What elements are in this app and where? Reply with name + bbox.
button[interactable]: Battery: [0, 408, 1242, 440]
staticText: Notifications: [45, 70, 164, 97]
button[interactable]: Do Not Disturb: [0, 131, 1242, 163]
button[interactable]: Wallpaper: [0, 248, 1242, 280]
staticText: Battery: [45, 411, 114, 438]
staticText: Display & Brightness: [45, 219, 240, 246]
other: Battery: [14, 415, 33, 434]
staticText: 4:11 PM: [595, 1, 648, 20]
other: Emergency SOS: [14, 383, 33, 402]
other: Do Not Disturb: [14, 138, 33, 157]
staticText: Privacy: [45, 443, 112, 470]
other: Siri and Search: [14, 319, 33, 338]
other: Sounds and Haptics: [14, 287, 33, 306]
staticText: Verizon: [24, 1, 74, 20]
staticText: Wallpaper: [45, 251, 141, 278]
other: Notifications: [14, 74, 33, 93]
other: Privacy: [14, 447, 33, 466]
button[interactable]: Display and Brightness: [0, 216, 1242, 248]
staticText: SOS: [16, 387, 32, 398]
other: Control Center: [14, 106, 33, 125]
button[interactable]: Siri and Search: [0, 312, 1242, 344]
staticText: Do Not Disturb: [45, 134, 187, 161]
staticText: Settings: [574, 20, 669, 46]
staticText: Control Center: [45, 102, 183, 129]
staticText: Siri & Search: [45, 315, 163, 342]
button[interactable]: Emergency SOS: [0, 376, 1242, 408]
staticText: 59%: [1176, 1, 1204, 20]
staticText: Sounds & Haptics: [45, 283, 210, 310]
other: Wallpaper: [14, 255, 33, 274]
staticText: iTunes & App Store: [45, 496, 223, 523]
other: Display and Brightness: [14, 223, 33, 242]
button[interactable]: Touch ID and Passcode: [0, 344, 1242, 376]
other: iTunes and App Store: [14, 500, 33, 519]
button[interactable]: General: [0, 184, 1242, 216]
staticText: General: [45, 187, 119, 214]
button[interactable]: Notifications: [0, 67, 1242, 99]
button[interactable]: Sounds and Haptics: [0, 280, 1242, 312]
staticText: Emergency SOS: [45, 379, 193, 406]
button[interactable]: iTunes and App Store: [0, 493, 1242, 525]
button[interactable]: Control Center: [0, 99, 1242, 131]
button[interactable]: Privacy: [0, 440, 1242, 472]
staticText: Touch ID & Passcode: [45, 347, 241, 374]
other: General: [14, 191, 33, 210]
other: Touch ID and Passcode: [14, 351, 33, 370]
________________________
> [Exercise details]
Give back the whole listing, word for word.

> [Task answer]
What elements are in this app and where? Reply with name + bbox.
button[interactable]: Battery: [0, 408, 1242, 440]
staticText: Notifications: [45, 70, 164, 97]
button[interactable]: Do Not Disturb: [0, 131, 1242, 163]
button[interactable]: Wallpaper: [0, 248, 1242, 280]
staticText: Battery: [45, 411, 114, 438]
staticText: Display & Brightness: [45, 219, 240, 246]
other: Battery: [14, 415, 33, 434]
staticText: 4:11 PM: [595, 1, 648, 20]
other: Emergency SOS: [14, 383, 33, 402]
other: Do Not Disturb: [14, 138, 33, 157]
staticText: Privacy: [45, 443, 112, 470]
other: Siri and Search: [14, 319, 33, 338]
other: Sounds and Haptics: [14, 287, 33, 306]
staticText: Verizon: [24, 1, 74, 20]
staticText: Wallpaper: [45, 251, 141, 278]
other: Notifications: [14, 74, 33, 93]
other: Privacy: [14, 447, 33, 466]
button[interactable]: Display and Brightness: [0, 216, 1242, 248]
staticText: SOS: [16, 387, 32, 398]
other: Control Center: [14, 106, 33, 125]
button[interactable]: Siri and Search: [0, 312, 1242, 344]
staticText: Do Not Disturb: [45, 134, 187, 161]
staticText: Settings: [574, 20, 669, 46]
staticText: Control Center: [45, 102, 183, 129]
staticText: Siri & Search: [45, 315, 163, 342]
button[interactable]: Emergency SOS: [0, 376, 1242, 408]
staticText: 59%: [1176, 1, 1204, 20]
staticText: Sounds & Haptics: [45, 283, 210, 310]
other: Wallpaper: [14, 255, 33, 274]
staticText: iTunes & App Store: [45, 496, 223, 523]
other: Display and Brightness: [14, 223, 33, 242]
button[interactable]: Touch ID and Passcode: [0, 344, 1242, 376]
other: iTunes and App Store: [14, 500, 33, 519]
button[interactable]: General: [0, 184, 1242, 216]
staticText: General: [45, 187, 119, 214]
button[interactable]: Notifications: [0, 67, 1242, 99]
button[interactable]: Sounds and Haptics: [0, 280, 1242, 312]
staticText: Emergency SOS: [45, 379, 193, 406]
button[interactable]: iTunes and App Store: [0, 493, 1242, 525]
button[interactable]: Control Center: [0, 99, 1242, 131]
button[interactable]: Privacy: [0, 440, 1242, 472]
staticText: Touch ID & Passcode: [45, 347, 241, 374]
other: General: [14, 191, 33, 210]
other: Touch ID and Passcode: [14, 351, 33, 370]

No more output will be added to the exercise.